• _Problem to solve_: Type out the whole listing again exactly, pictures omitted.
▬▬▬
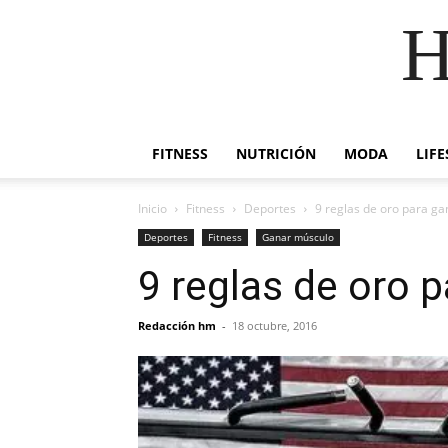
H
FITNESS
NUTRICIÓN
MODA
LIFE
Inicio
Fitness
Deportes
9 reglas de oro para g
Deportes
Fitness
Ganar músculo
9 reglas de oro 
Redacción hm
-
18 octubre, 2016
▬▬▬
• _Finished task_:
H
FITNESS
NUTRICIÓN
MODA
LIFE
Inicio
Fitness
Deportes
9 reglas de oro para g
Deportes
Fitness
Ganar músculo
9 reglas de oro 
Redacción hm
-
18 octubre, 2016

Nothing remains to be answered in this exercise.